Regia di Pawo Choyning Dorji vedi scheda film
Primo film bhutanese candidato agli Oscar, Lunana: il villaggio alla fine del mondo (con il titolo originale, Lunana: a yak in the classroom, che in realtà dice molto di più), è un film scritto e diretto da Pawo Choyning Dorji, uscito nel 2019 ma arrivato in Occidente con ben tre anni di ritardo, giusto per farci capire quanto sia distante il Bhutan.

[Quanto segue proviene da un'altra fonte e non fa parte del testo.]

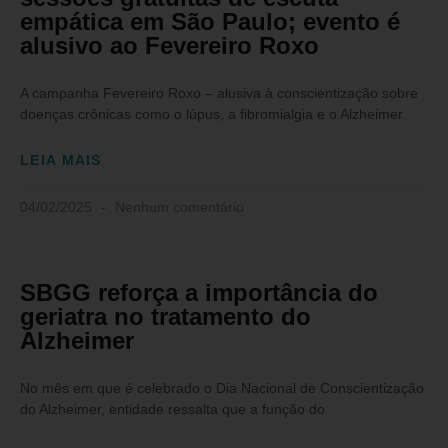
empática em São Paulo; evento é
alusivo ao Fevereiro Roxo
A campanha Fevereiro Roxo – alusiva à conscientização sobre
doenças crônicas como o lúpus, a fibromialgia e o Alzheimer
LEIA MAIS
04/02/2025
Nenhum comentário
SBGG reforça a importância do
geriatra no tratamento do
Alzheimer
No mês em que é celebrado o Dia Nacional de Conscientização
do Alzheimer, entidade ressalta que a função do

Piccolo stato tra Cina e India, il Bhutan è conosciuto anche come uno degli stati più felici al mondo, tanto che si da’ più importanza alla felicità interna lorda che al prodotto interno lordo. Questo minuscolo particolare, che viene ripetuto anche nel film, non basta però a Ugyen Dorj per essere contento, poiché della felicità del e nel suo paese non sa cosa farne. Giubbotto di pelle, chitarra alla mano e una voce piacevole, Ugyen sogna l’Australia per inseguire il suo sogno di diventare un cantante. Troppo piccolo il Bhutan per contenere i suoi sogni. In attesa del visto, Ugyen fa l’insegnante, ruolo riconosciuto e stimato in tutto il paese (perché capace di toccare il futuro) ma che lo stesso Ugyen non vuole più fare. Nonostante questa sua volontà venga espressa chiaramente, viene spedito a Lunana, sperduto villaggio di montagna con appena 56 abitanti, dove alcuni bambini aspettano ansiosamente il nuovo insegnante per ricominciare gli studi.

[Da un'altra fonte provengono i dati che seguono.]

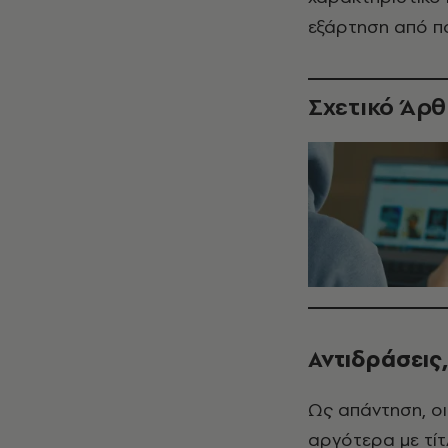
εξάρτηση από π
Σχετικό Άρ
Αντιδράσεις
Ως απάντηση, ο
αργότερα με τίτ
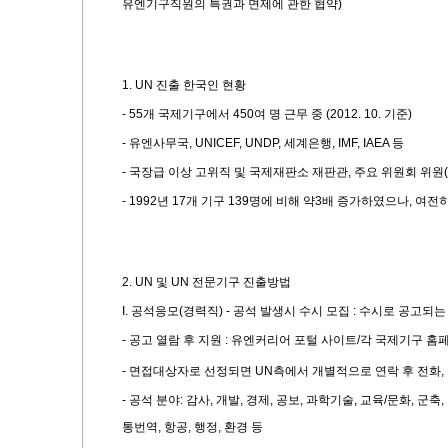
유엔기구직원의 특권과 면제에 관한 협약
)
1. UN
진출 한국인 현황
- 55
개 국제기구에서
450
여 명 근무 중
(2012. 10.
기준
)
-
유엔사무국
, UNICEF, UNDP,
세계은행
, IMF, IAEA
등
-
국장급 이상 고위직 및 국제재판소 재판관
,
주요 위원회 위원
(
- 1992
년
17
개 기구
139
명에 비해 약
3
배 증가하였으나
,
여전히
2. UN
및
UN
전문기구 진출방법
I.
공석응모
(
경력직
) -
공석 발생시 수시 모집
:
수시로 공고되는
-
공고 열람 후 지원
:
유엔커리어 포털 사이트
/
각 국제기구 홈
-
면접대상자로 선정되면
UN
측에서 개별적으로 연락 후 전화
,
-
공석 분야
:
감사
,
개발
,
경제
,
공보
,
과학기술
,
교육
/
문화
,
군축
,
통번역
,
항공
,
행정
,
환경 등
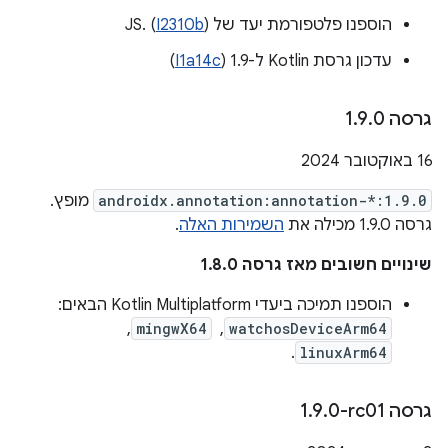
הוספנו פלטפורמת יעד של JS. (
)
I2310b
עדכון גרסת Kotlin ל-1.9‏ (
I1a14c
)
גרסה 1
0
.
9
.
‫16 באוקטובר 2024
androidx.annotation:annotation-*:1.9.0
מופץ.
גרסה 1.9.0 מכילה את
השמירות האלה
.
שינויים חשובים מאז גרסה 1.8.0
הוספנו תמיכה ביעדי Kotlin Multiplatform הבאים:
watchosDeviceArm64
, ‏
mingwX64
, ‏
.
linuxArm64
גרסה ‎1
0-rc01
.
9
.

Partendo da una trama semplice e conosciuta (Io speriamo che me la cavo o Green Grass of Home di Hou Hsiao Hsien) ma con una sorprendente leggerezza, tant’è che il film sembra volare (al netto di una sceneggiatura che comunque non nasconde qualche incertezza), Lunana ci porta alla scoperta di uno scorcio di Bhutan rurale ma vivace. Accessibile solo per i più volenterosi e temerari (Cristo sembra essersi fermato alla vicina Gasa) dopo ben otto giorni di viaggio a piedi, quasi sempre in salita e nel fango, tutto documentato con una lunga sequenza dove fatica e desolazione (da parte del maestro) si uniscono alla bontà e alla speranza delle due guide del villaggio, finalmente felici che nel loro villaggio giunga qualcuno che possa insegnare ai bambini. Differente stato d'animo che è poi il punto cardine dell'intera pellicola.
A differenza di Corzano, il paese di Io speriamo che me la cavo, dove la bruttezza del cemento e le disuguaglianze della periferia hanno già fatto enormi danni ai bambini, nella sperduta Lunana, tra le distese di montagne e le praterie dove gli Yak vivono senza preoccupazioni, pur nella distanza e con la mancanza di tante cose essenziali (elettricità, carta igienica e persino una lavagna), il desiderio di imparare non manca nelle intenzioni dei bambini.
Sebbene la presenza di questi tratti renda molto piacevole e interessante il film, la descrizione di Lunana e dei suoi abitanti appare fin troppo idilliaca. Chiuso in diversi schermi molto ricorrenti (su tutti: l’eterno conflitto tra campagna e città), finisce per cedere il fianco a una narrazione a tratti troppo retorica e sentimentalista, col tentativo di dare all’opera un tono poetico, togliendo spazio ad alcune situazioni che potevano essere approfondite meglio.
Pur avendo “perso” l’oscar per colpa del giapponese Drive my car, avrà sicuramente fatto piacere al regista un successo di questa portata, per sé, il suo film e per il suo piccolo paese.